Do you grab the same reusable water bottle day after day without cleaning it? Do you justify your lack of soapy scrubbing based on the premise that the water bottle only holds clean water, so it can’t get that dirty?
A 2017 study on the International Association for Food Protection website examined 90 participants’ reusable water bottles and found that 60 percent hosted more bacteria than permitted in public drinking water. Ew.
That’s not the worst of it. A recent study discovered that the average reusable water bottle contains more colony-forming units (CFU) of germs per square centimeter than a kitchen sink and dog bowl combined. For an exact germ count: reusable water bottles came in with 313,499 CFU compared to 3,191 CFU in the kitchen sink and 47,383 CFU in the dog bowl.
This study tested water bottles after a week of use without being washed, evaluating a small collection of squeeze top, straw top, slide top and screw top bottles. While all the water bottles bred germs, slide top water bottles strongly surpassed the other water bottles by growing 933,340 CFU; straw tops claimed the least, with only 25.4 CFU.
Time for a wash?
Unsterile water bottles breed mold, bacteria and possibly yeast, which can negatively affect your health, but there’s an easy solution: warm water and soap.

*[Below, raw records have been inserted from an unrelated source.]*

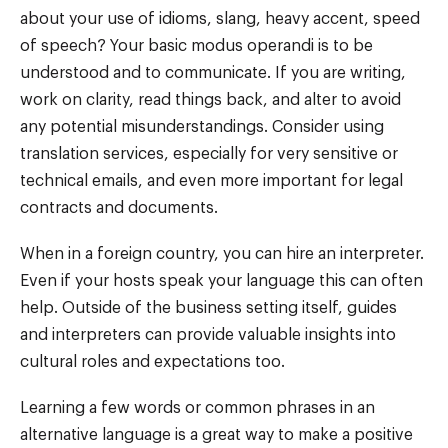
about your use of idioms, slang, heavy accent, speed
of speech? Your basic modus operandi is to be
understood and to communicate. If you are writing,
work on clarity, read things back, and alter to avoid
any potential misunderstandings. Consider using
translation services, especially for very sensitive or
technical emails, and even more important for legal
contracts and documents.
When in a foreign country, you can hire an interpreter.
Even if your hosts speak your language this can often
help. Outside of the business setting itself, guides
and interpreters can provide valuable insights into
cultural roles and expectations too.
Learning a few words or common phrases in an
alternative language is a great way to make a positive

So how often should water bottles undergo a thorough washing? Most doctors recommend cleaning reusable water bottles daily, just like you’d wash a drinking glass daily. Because germs thrive in dark, moist environments, make sure to clean and dry the water bottles to keep tiny, troublesome organisms away.
Find it awkward to scrub your water bottle’s curves and crannies? Even that excuse dissolves now that water bottle cleansing tablets and a large variety of sized and shaped brushes are widely available. So, before you take another sip, give that water bottle a bath – it needs it.